Parrots and pet birds in general are from hot, humid tropical climates with minimal variation in temperature and light throughout the year. Their body is adapted to humid, tropical temperatures and lighting. Imagine the jolt to their system, whether hatched in captivity or in the wild, when they must tolerate dry climates and sometimes bone-chilling temperatures.
Your parrot will need special care during the winter months if it is to thrive.
Most of us crank up the heat in the winter, drying out the air even more, and subsequently your bird’s nasal passages and sinuses dry out or become clogged. Dry air doesn’t allow sinuses to produce enough mucus or the mucus becomes too thick to drain. Then germs set in. Your parrot is more prone to respiratory infections during dry winter months, especially if it is already stressed out. Dry skin also becomes irritated and itchy. Some parrots resort to feather plucking in an attempt to relieve the itching.
Adding moisture to the air will go a long way to relieve dry nasal passages and skin. Use a quality humidifier and clean it according to the manufacturer’s directions at least weekly. The draw-back of humidifiers is when people don’t keep them clean. You may feel “slime” on the interior components. This is actually fungus and bacteria build up. The last thing you want to do is increase your bird’s chances of developing a respiratory infection by filling the air with bacteria and mold spores.
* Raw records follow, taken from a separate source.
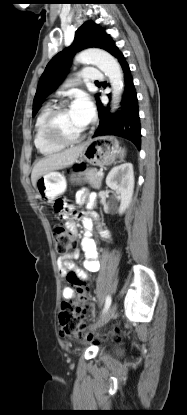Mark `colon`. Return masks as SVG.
Instances as JSON below:
<instances>
[{
    "label": "colon",
    "instance_id": "obj_1",
    "mask_svg": "<svg viewBox=\"0 0 187 415\" xmlns=\"http://www.w3.org/2000/svg\"><path fill=\"white\" fill-rule=\"evenodd\" d=\"M58 205L61 209L67 207L64 201L58 202ZM52 232L56 243V252L61 256L66 255L74 244L73 235L61 224H54L52 226ZM68 280L75 288L79 300L62 302L59 312V333L61 337L81 336L86 332L85 314L89 307L87 297L88 285L75 273L69 274ZM110 335L115 339L119 338V330H114ZM103 337L98 336L96 339L100 340Z\"/></svg>",
    "mask_w": 187,
    "mask_h": 415
}]
</instances>
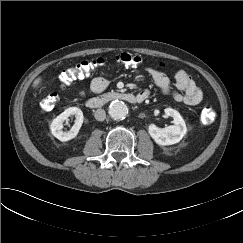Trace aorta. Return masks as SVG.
Here are the masks:
<instances>
[{"label": "aorta", "mask_w": 243, "mask_h": 243, "mask_svg": "<svg viewBox=\"0 0 243 243\" xmlns=\"http://www.w3.org/2000/svg\"><path fill=\"white\" fill-rule=\"evenodd\" d=\"M128 114V107L126 103L121 100L113 101L109 106V115L114 120H123Z\"/></svg>", "instance_id": "762f6f07"}]
</instances>
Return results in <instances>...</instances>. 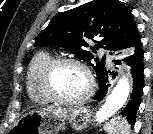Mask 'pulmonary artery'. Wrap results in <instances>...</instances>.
I'll return each instance as SVG.
<instances>
[{
  "instance_id": "1",
  "label": "pulmonary artery",
  "mask_w": 153,
  "mask_h": 134,
  "mask_svg": "<svg viewBox=\"0 0 153 134\" xmlns=\"http://www.w3.org/2000/svg\"><path fill=\"white\" fill-rule=\"evenodd\" d=\"M100 52H101V53H104V50H103V49H101V50H100Z\"/></svg>"
}]
</instances>
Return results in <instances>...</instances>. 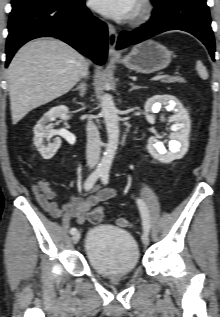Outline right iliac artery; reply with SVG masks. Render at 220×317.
Segmentation results:
<instances>
[{
  "label": "right iliac artery",
  "instance_id": "82829eb1",
  "mask_svg": "<svg viewBox=\"0 0 220 317\" xmlns=\"http://www.w3.org/2000/svg\"><path fill=\"white\" fill-rule=\"evenodd\" d=\"M102 171L100 170H96L94 171L85 181L84 183V189L86 191L90 190L93 185L95 184V182L98 180L99 177H101ZM77 232L76 228H71L70 229V233L73 235Z\"/></svg>",
  "mask_w": 220,
  "mask_h": 317
}]
</instances>
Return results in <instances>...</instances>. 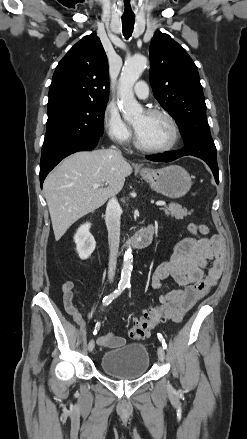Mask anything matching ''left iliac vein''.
<instances>
[{"label":"left iliac vein","mask_w":247,"mask_h":439,"mask_svg":"<svg viewBox=\"0 0 247 439\" xmlns=\"http://www.w3.org/2000/svg\"><path fill=\"white\" fill-rule=\"evenodd\" d=\"M157 354H158L159 360L161 362H164L165 361V352H164V349L161 346L158 347Z\"/></svg>","instance_id":"left-iliac-vein-1"}]
</instances>
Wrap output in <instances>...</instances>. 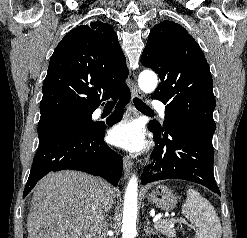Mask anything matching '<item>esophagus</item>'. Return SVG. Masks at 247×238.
<instances>
[{
    "instance_id": "obj_1",
    "label": "esophagus",
    "mask_w": 247,
    "mask_h": 238,
    "mask_svg": "<svg viewBox=\"0 0 247 238\" xmlns=\"http://www.w3.org/2000/svg\"><path fill=\"white\" fill-rule=\"evenodd\" d=\"M132 97H139L142 98L143 94L140 91V89L135 85L132 89ZM133 168V163L131 160L127 157H124L123 159V169H124V174L126 177H128L132 171Z\"/></svg>"
}]
</instances>
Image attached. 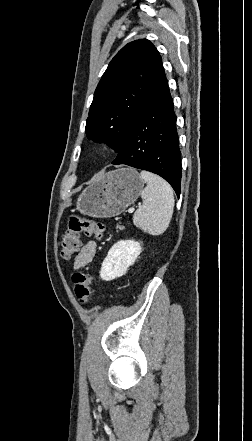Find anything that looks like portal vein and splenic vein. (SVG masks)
I'll return each instance as SVG.
<instances>
[{
    "label": "portal vein and splenic vein",
    "mask_w": 252,
    "mask_h": 441,
    "mask_svg": "<svg viewBox=\"0 0 252 441\" xmlns=\"http://www.w3.org/2000/svg\"><path fill=\"white\" fill-rule=\"evenodd\" d=\"M128 212H129V214H132V213L134 212V208H130V209L128 210Z\"/></svg>",
    "instance_id": "obj_1"
}]
</instances>
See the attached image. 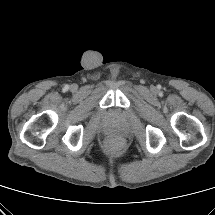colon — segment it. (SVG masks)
<instances>
[{
  "label": "colon",
  "instance_id": "1",
  "mask_svg": "<svg viewBox=\"0 0 215 215\" xmlns=\"http://www.w3.org/2000/svg\"><path fill=\"white\" fill-rule=\"evenodd\" d=\"M108 147L109 148H117V147H119V142L117 140H110L108 142Z\"/></svg>",
  "mask_w": 215,
  "mask_h": 215
}]
</instances>
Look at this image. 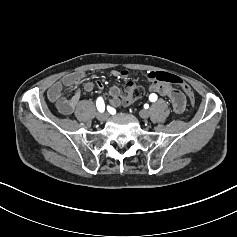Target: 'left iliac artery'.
I'll return each mask as SVG.
<instances>
[{
	"label": "left iliac artery",
	"instance_id": "left-iliac-artery-1",
	"mask_svg": "<svg viewBox=\"0 0 237 237\" xmlns=\"http://www.w3.org/2000/svg\"><path fill=\"white\" fill-rule=\"evenodd\" d=\"M149 100H150L151 102H155V101L157 100V95L154 94V93L150 94Z\"/></svg>",
	"mask_w": 237,
	"mask_h": 237
}]
</instances>
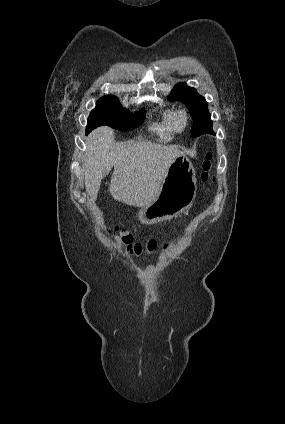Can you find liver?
<instances>
[{
    "label": "liver",
    "instance_id": "1",
    "mask_svg": "<svg viewBox=\"0 0 285 424\" xmlns=\"http://www.w3.org/2000/svg\"><path fill=\"white\" fill-rule=\"evenodd\" d=\"M85 144L82 170L90 201L96 200L101 180L114 167L110 194L119 202L137 207L156 199L169 166L183 153L176 145L134 140L116 143L109 127L92 131Z\"/></svg>",
    "mask_w": 285,
    "mask_h": 424
}]
</instances>
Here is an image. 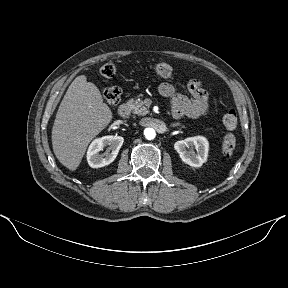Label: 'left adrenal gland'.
I'll return each mask as SVG.
<instances>
[{
	"label": "left adrenal gland",
	"instance_id": "obj_1",
	"mask_svg": "<svg viewBox=\"0 0 288 288\" xmlns=\"http://www.w3.org/2000/svg\"><path fill=\"white\" fill-rule=\"evenodd\" d=\"M179 125V123H173V124H171L170 126L171 127H175V126H178Z\"/></svg>",
	"mask_w": 288,
	"mask_h": 288
}]
</instances>
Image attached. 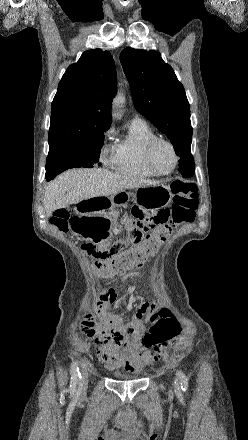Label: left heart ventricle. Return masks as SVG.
Segmentation results:
<instances>
[{"label": "left heart ventricle", "instance_id": "b2bd125f", "mask_svg": "<svg viewBox=\"0 0 248 440\" xmlns=\"http://www.w3.org/2000/svg\"><path fill=\"white\" fill-rule=\"evenodd\" d=\"M153 163L160 171H169L174 164V156L171 149L165 145H158L153 153Z\"/></svg>", "mask_w": 248, "mask_h": 440}]
</instances>
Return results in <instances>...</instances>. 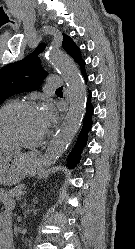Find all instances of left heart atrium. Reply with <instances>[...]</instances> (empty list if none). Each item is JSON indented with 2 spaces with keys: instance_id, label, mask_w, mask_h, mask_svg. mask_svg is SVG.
I'll list each match as a JSON object with an SVG mask.
<instances>
[{
  "instance_id": "39dd6f15",
  "label": "left heart atrium",
  "mask_w": 135,
  "mask_h": 249,
  "mask_svg": "<svg viewBox=\"0 0 135 249\" xmlns=\"http://www.w3.org/2000/svg\"><path fill=\"white\" fill-rule=\"evenodd\" d=\"M44 129L46 130L55 121V111L50 103H46L40 110Z\"/></svg>"
}]
</instances>
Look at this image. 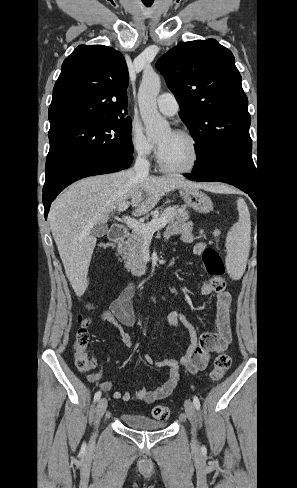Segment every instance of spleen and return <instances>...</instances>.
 Masks as SVG:
<instances>
[{"instance_id":"3e777b00","label":"spleen","mask_w":297,"mask_h":488,"mask_svg":"<svg viewBox=\"0 0 297 488\" xmlns=\"http://www.w3.org/2000/svg\"><path fill=\"white\" fill-rule=\"evenodd\" d=\"M238 221L231 227L226 237V266L230 277L239 280L246 268L250 251V214L244 199L237 200Z\"/></svg>"}]
</instances>
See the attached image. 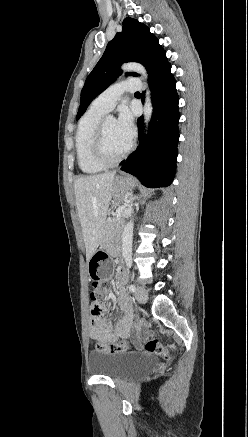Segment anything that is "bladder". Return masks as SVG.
<instances>
[{"instance_id":"bladder-1","label":"bladder","mask_w":248,"mask_h":437,"mask_svg":"<svg viewBox=\"0 0 248 437\" xmlns=\"http://www.w3.org/2000/svg\"><path fill=\"white\" fill-rule=\"evenodd\" d=\"M89 365L91 371L113 380H122L150 372L156 364L155 359L147 353H109L90 352Z\"/></svg>"}]
</instances>
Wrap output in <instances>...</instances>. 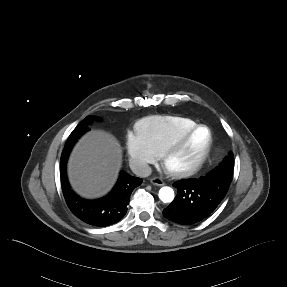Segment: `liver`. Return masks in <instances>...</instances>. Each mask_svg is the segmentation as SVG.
I'll list each match as a JSON object with an SVG mask.
<instances>
[{
    "label": "liver",
    "instance_id": "obj_1",
    "mask_svg": "<svg viewBox=\"0 0 287 287\" xmlns=\"http://www.w3.org/2000/svg\"><path fill=\"white\" fill-rule=\"evenodd\" d=\"M122 164V149L117 139L101 130L85 134L75 145L68 162L73 189L83 197L96 198L114 185Z\"/></svg>",
    "mask_w": 287,
    "mask_h": 287
}]
</instances>
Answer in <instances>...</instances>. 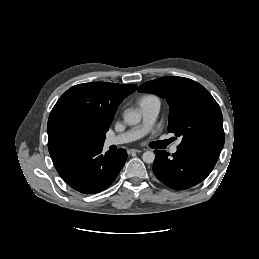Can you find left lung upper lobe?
Returning <instances> with one entry per match:
<instances>
[{
    "label": "left lung upper lobe",
    "instance_id": "5c2ea615",
    "mask_svg": "<svg viewBox=\"0 0 259 259\" xmlns=\"http://www.w3.org/2000/svg\"><path fill=\"white\" fill-rule=\"evenodd\" d=\"M138 91L152 92L168 102V131L182 137L178 148L209 145L223 148L225 134L218 103L199 83L184 77H163L142 84Z\"/></svg>",
    "mask_w": 259,
    "mask_h": 259
}]
</instances>
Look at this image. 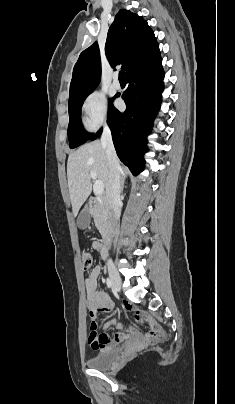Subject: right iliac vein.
Listing matches in <instances>:
<instances>
[{
  "mask_svg": "<svg viewBox=\"0 0 235 404\" xmlns=\"http://www.w3.org/2000/svg\"><path fill=\"white\" fill-rule=\"evenodd\" d=\"M108 272L113 288L116 291L121 289V278L113 263H108Z\"/></svg>",
  "mask_w": 235,
  "mask_h": 404,
  "instance_id": "63e3f726",
  "label": "right iliac vein"
}]
</instances>
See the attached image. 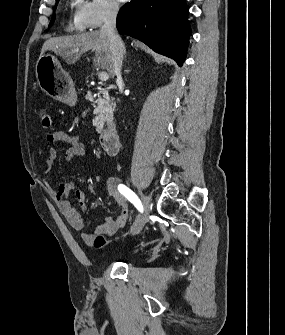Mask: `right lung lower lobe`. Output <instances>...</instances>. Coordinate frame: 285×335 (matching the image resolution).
Wrapping results in <instances>:
<instances>
[{
  "label": "right lung lower lobe",
  "mask_w": 285,
  "mask_h": 335,
  "mask_svg": "<svg viewBox=\"0 0 285 335\" xmlns=\"http://www.w3.org/2000/svg\"><path fill=\"white\" fill-rule=\"evenodd\" d=\"M183 1L131 0L118 13L117 28L182 66L191 34Z\"/></svg>",
  "instance_id": "obj_1"
}]
</instances>
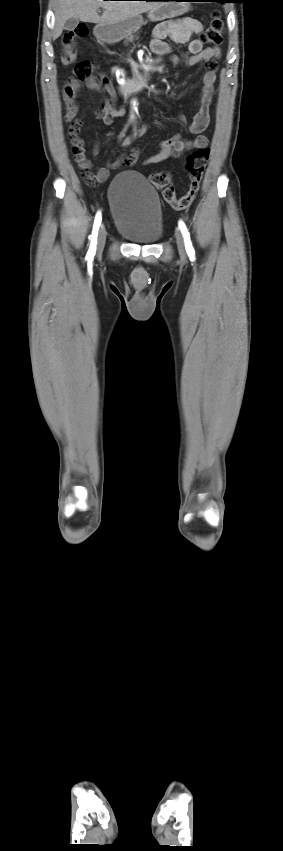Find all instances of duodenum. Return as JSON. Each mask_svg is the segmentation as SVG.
<instances>
[{"instance_id":"410a0bca","label":"duodenum","mask_w":283,"mask_h":851,"mask_svg":"<svg viewBox=\"0 0 283 851\" xmlns=\"http://www.w3.org/2000/svg\"><path fill=\"white\" fill-rule=\"evenodd\" d=\"M151 71L152 67L151 65H148L141 75L126 79L119 85L120 93L128 95L132 92L144 89L149 83Z\"/></svg>"}]
</instances>
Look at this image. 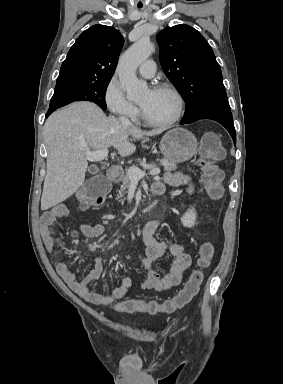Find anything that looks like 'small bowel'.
<instances>
[{
  "instance_id": "1",
  "label": "small bowel",
  "mask_w": 283,
  "mask_h": 384,
  "mask_svg": "<svg viewBox=\"0 0 283 384\" xmlns=\"http://www.w3.org/2000/svg\"><path fill=\"white\" fill-rule=\"evenodd\" d=\"M154 185L159 187L162 192L165 189V185L171 187L186 186L189 193H192L194 190L191 179L182 173H166L162 180ZM67 214L68 209L64 204H56L46 211L40 220L43 241L51 255L58 275L75 293L91 304L109 305L116 303L132 287V280L130 278H122L119 285L108 294H100L91 291L88 285L101 275L104 268L103 258H96L93 268L80 280L76 279L75 274L64 262L62 246L55 242L53 237L52 224L55 220L65 217ZM159 226V221L151 220L145 224L142 230L143 241L146 245V255L140 258V261L147 270V278L141 284V289L143 290L164 291L178 286L191 265V257L186 252L183 244H170L155 237ZM104 230L105 227L102 224H85L80 227V232L88 238H98L104 233ZM166 253L172 255V260L169 272L165 276H161L154 264L163 259Z\"/></svg>"
}]
</instances>
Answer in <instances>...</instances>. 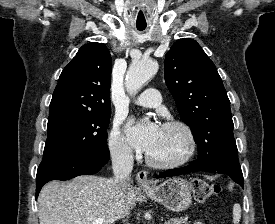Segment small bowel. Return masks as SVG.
Returning <instances> with one entry per match:
<instances>
[{"label": "small bowel", "mask_w": 275, "mask_h": 224, "mask_svg": "<svg viewBox=\"0 0 275 224\" xmlns=\"http://www.w3.org/2000/svg\"><path fill=\"white\" fill-rule=\"evenodd\" d=\"M194 224H202L201 222H196V223H194Z\"/></svg>", "instance_id": "c3829d8e"}]
</instances>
Another way to moisturize the skin and nasal passages is to shower your bird, even in the winter months. Take your bird in the shower with you and rinse it off several times a week. The humidity in the shower will moisturize nasal passages.
In addition to itchy skin, birds are more susceptible to chilling and drafts in the winter. A bird’s body is adapted to thrive in 70-85 temperatures. Most of us don’t want to keep our homes that protect from drafts and chills. Did you know that a parrot’s average body temperature is around 104. While a birds comfort range is between 65- 85, keep your home in a cooler range to minimize drying out the air. Offer your bird a snuggly or a Snuggle up Bird Warmer so that it can warm up without having to heat the whole house.
Your bird’s highly efficient respiratory system makes it even more susceptible to household fumes and toxins. Household fumes tend to become more concentrated in the winter months when we have our houses shut up. You’ll want to be very careful to keep your bird in another room when using cleaning chemicals. Don’t boil water on the stove top as a method for adding humidity to the air. And, make sure that you have carbon monoxide detectors installed to monitor air quality.
You’ll want to make sure that your bird gets enough full spectrum light each day, too. Tropical climates, where our birds are from, have around 12 hours of daylight year round. But, the farther north you live, the shorter the day length is. Plan on supplementing your daylight hours with a bird safe light like the Featherbrite Universal Bird Light. Put the light on a timer to provide consistency.